Die Revision der Beklagten gegen das Urteil des Landessozialgerichts Nordrhein-Westfalen vom 25. Mai 1965 wird zurückgewiesen.

Auf die Revision der Klägerin zu 1) wird das Urteil des Landessozialgerichts Nordrhein-Westfalen insoweit aufgehoben, als es die Berufung der Klägerin zu 1) gegen das Urteil des Sozialgerichts Detmold vom 28. November 1963 als unzulässig verworfen hat.

Die Beklagte hat dem Kläger zu 2) die außergerichtlichen Kosten auch des Revisionsverfahrens zu erstatten.

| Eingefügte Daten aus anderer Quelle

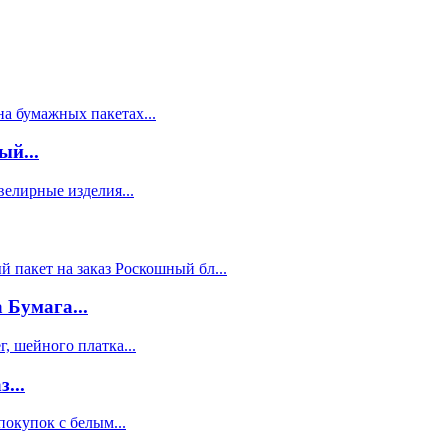
й...
Бумага...
...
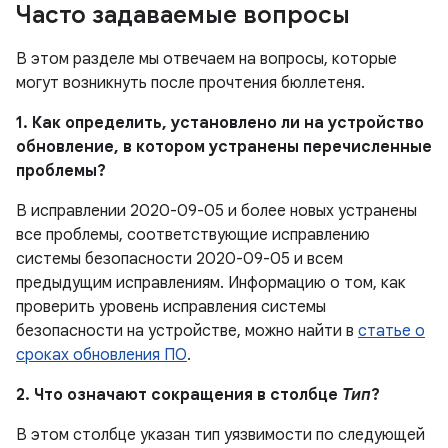
Часто задаваемые вопросы
В этом разделе мы отвечаем на вопросы, которые
могут возникнуть после прочтения бюллетеня.
1. Как определить, установлено ли на устройство
обновление, в котором устранены перечисленные
проблемы?
В исправлении 2020-09-05 и более новых устранены
все проблемы, соответствующие исправлению
системы безопасности 2020-09-05 и всем
предыдущим исправлениям. Информацию о том, как
проверить уровень исправления системы
безопасности на устройстве, можно найти в
статье о
сроках обновления ПО
.
2. Что означают сокращения в столбце
Тип
?
В этом столбце указан тип уязвимости по следующей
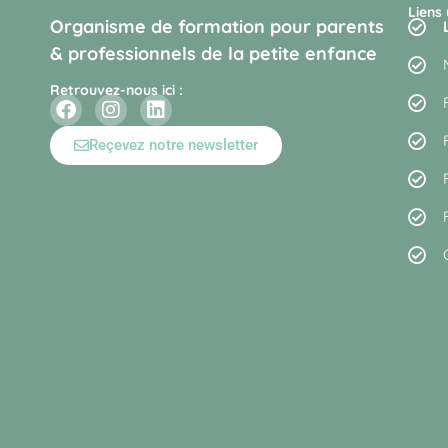
Liens 
Organisme de formation pour parents
& professionnels de la petite enfance
Retrouvez-nous ici :
Reçevez notre newsletter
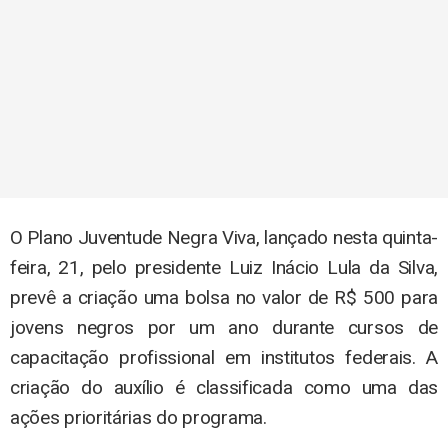
O Plano Juventude Negra Viva, lançado nesta quinta-
feira, 21, pelo presidente Luiz Inácio Lula da Silva,
prevê a criação uma bolsa no valor de R$ 500 para
jovens negros por um ano durante cursos de
capacitação profissional em institutos federais. A
criação do auxílio é classificada como uma das
ações prioritárias do programa.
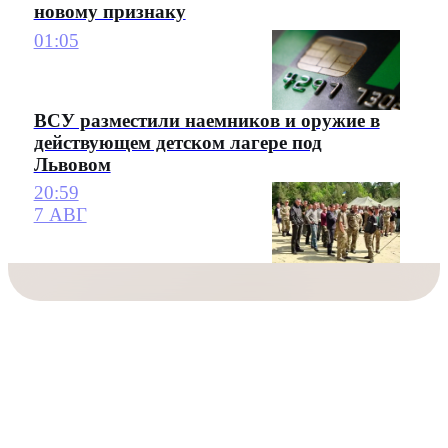
новому признаку
01:05
ВСУ разместили наемников и оружие в
действующем детском лагере под
Львовом
20:59
7 АВГ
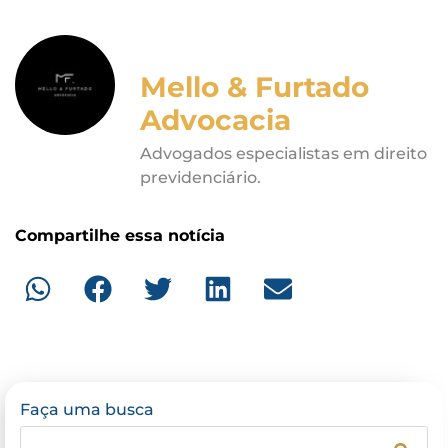
Mello & Furtado
Advocacia
Advogados especialistas em direito
previdenciário.
Compartilhe essa notícia
Faça uma busca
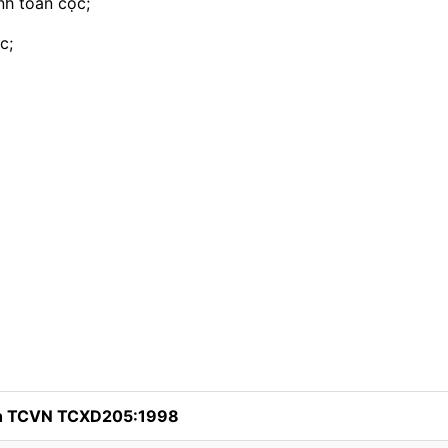
nh toán cọc;
c;
nh TCVN TCXD205:1998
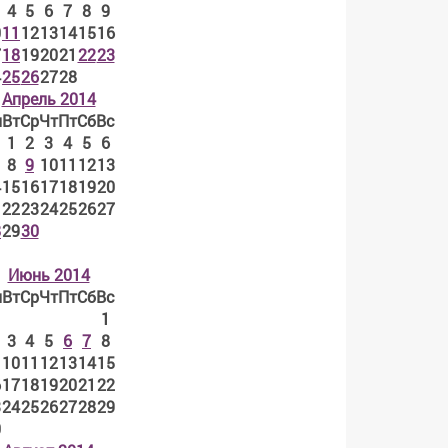
4
5
6
7
8
9
0
11
12
13
14
15
16
7
18
19
20
21
22
23
4
25
26
27
28
Апрель 2014
н
Вт
Ср
Чт
Пт
Сб
Вс
1
2
3
4
5
6
8
9
10
11
12
13
4
15
16
17
18
19
20
1
22
23
24
25
26
27
8
29
30
Июнь 2014
н
Вт
Ср
Чт
Пт
Сб
Вс
1
3
4
5
6
7
8
10
11
12
13
14
15
6
17
18
19
20
21
22
3
24
25
26
27
28
29
0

Die Beklagte und die Klägerin zu 1) haben einander keine Kosten zu erstatten.

 

Gründe

I

Der Kläger zu 2), der Geschäftsführer bei der Gewerkschaft Textil-Bekleidung D, Willy E (E.), wurde am 5. März 1962 von einem Unfall betroffen. Die Klägerin zu 1), die Allgemeine Ortskrankenkasse (AOK) für den Kreis Wiedenbrück, betreibt die Feststellung der Entschädigung für die Folgen dieses Unfalls auf Grund des § 1511 der Reichsversicherungsordnung (RVO).

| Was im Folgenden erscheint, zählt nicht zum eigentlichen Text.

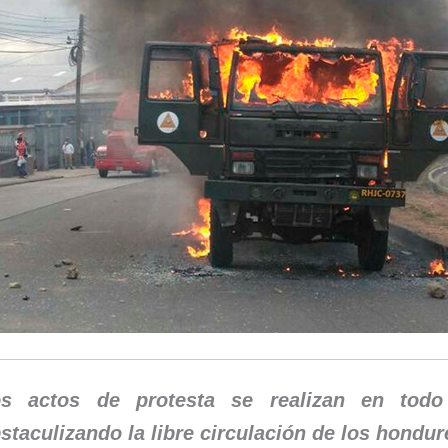
s actos de protesta se realizan en todo
staculizando la libre circulación de los hondur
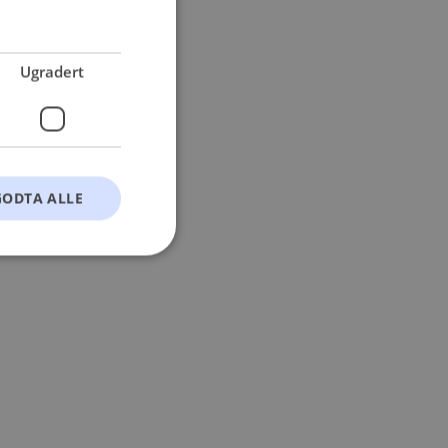
 more information).
Ugradert
GODTA ALLE
t
ontoadministrasjon.
okie-Script.com-
esøkendes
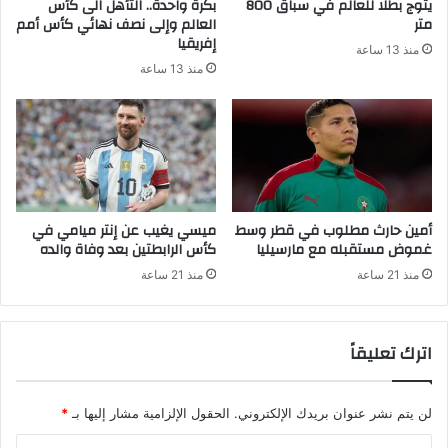
يتوج بطلا للعالم في سباق 800
بكرة واحدة.. التأهل الى كأس
متر
العالم وإلى نصف نهائي كأس أمم
إفريقيا
منذ 13 ساعة
منذ 13 ساعة
أمين حارث مطلوب في قطر وسط
ميسي يغيب عن إنتر ميامي في
غموض مستقبله مع مارسيليا
كأس الرابطتين بعد وفاة والده
منذ 21 ساعة
منذ 21 ساعة
اترك تعليقاً
لن يتم نشر عنوان بريدك الإلكتروني.
الحقول الإلزامية مشار إليها بـ
*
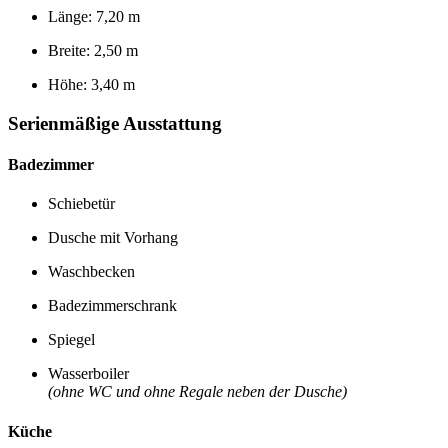
Länge: 7,20 m
Breite: 2,50 m
Höhe: 3,40 m
Serienmäßige Ausstattung
Badezimmer
Schiebetür
Dusche mit Vorhang
Waschbecken
Badezimmerschrank
Spiegel
Wasserboiler
(ohne WC und ohne Regale neben der Dusche)
Küche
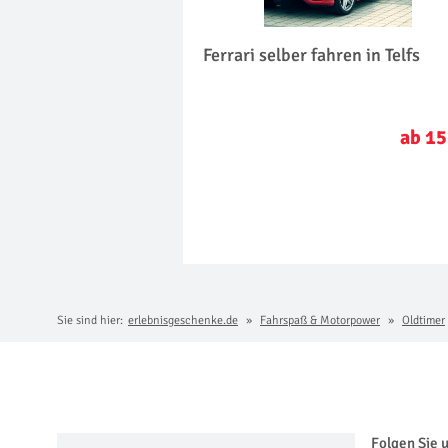
Ferrari selber fahren in Telfs
ab 15
Sie sind hier:
erlebnisgeschenke.de
Fahrspaß & Motorpower
Oldtimer
Folgen Sie 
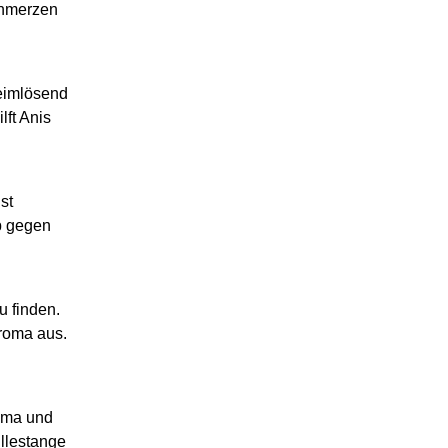
chmerzen
eimlösend
lft Anis
st
p gegen
u finden.
roma aus.
roma und
illestange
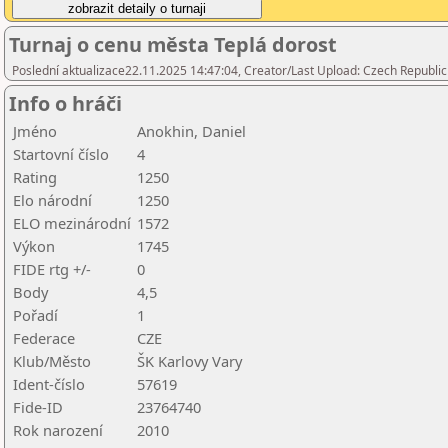
Turnaj o cenu města Teplá dorost
Poslední aktualizace22.11.2025 14:47:04, Creator/Last Upload: Czech Republic
Info o hráči
Jméno
Anokhin, Daniel
Startovní číslo
4
Rating
1250
Elo národní
1250
ELO mezinárodní
1572
Výkon
1745
FIDE rtg +/-
0
Body
4,5
Pořadí
1
Federace
CZE
Klub/Město
ŠK Karlovy Vary
Ident-číslo
57619
Fide-ID
23764740
Rok narození
2010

Über die Vorgänge, die zu dem Unfall geführt haben, enthält das Urteil des Landessozialgerichts (LSG) Nordrhein-Westfalen folgende Feststellungen: E. ist in der Verwaltungsstelle der Gewerkschaft Textil-Bekleidung in G tätig. Er bewohnt dort ein Eigenheim. Neben dem Wohnhaus steht die Garage. Die Haustür befindet sich an der Straßenfront des Hauses; eine weitere Außentür geht zum Garagenplatz hin. Die Garage ist von der Frontlinie des Hauses gesehen um etwa 7 m zurückgesetzt. Dadurch ist vor der Garage und neben dem Wohngebäude ein etwa 7 x 5 m großer Platz entstanden, der zur Straßenseite hin nicht eingefriedet ist. Nur von dem Garagenvorplatz aus kann die Garage betreten werden. In der Garage hatte E. im März 1962 einen Personenkraftwagen stehen. Halter dieses Fahrzeugs war die Arbeitgeberin E's. Sie zahlte Steuern und Versicherung für den Kraftwagen, den E. in seiner Garage unterstellen durfte. Der Wagen wurde als Dienstfahrzeug verwendet. E. durfte ihn darüber hinaus nicht nur für die Fahrten zwischen seiner Wohnung und der Arbeitsstätte, sondern in vertretbarem Umfang auch für dringende Privatfahrten benutzen. Am 5. März 1962, einem Montag, hatte er morgens gegen 7.45 Uhr das Wohngebäude durch die Seitentür verlassen und den Kraftwagen aus der Garage auf den Vorplatz herausgesetzt. Er war im Begriff, den Wagen zu besteigen, um zu seiner um 8 Uhr beginnenden Arbeit zu fahren. In diesem Augenblick rutschte er wegen der auf dem Garagenvorplatz herrschenden Schneeglätte aus und stürzte. Dabei zog er sich eine Kompressionsfraktur des 1. Lendenwirbelkörpers zu. Er wurde deshalb vom 5. März bis 8. Mai 1962 stationär und vom 9. bis 27. Mai 1962 ambulant behandelt.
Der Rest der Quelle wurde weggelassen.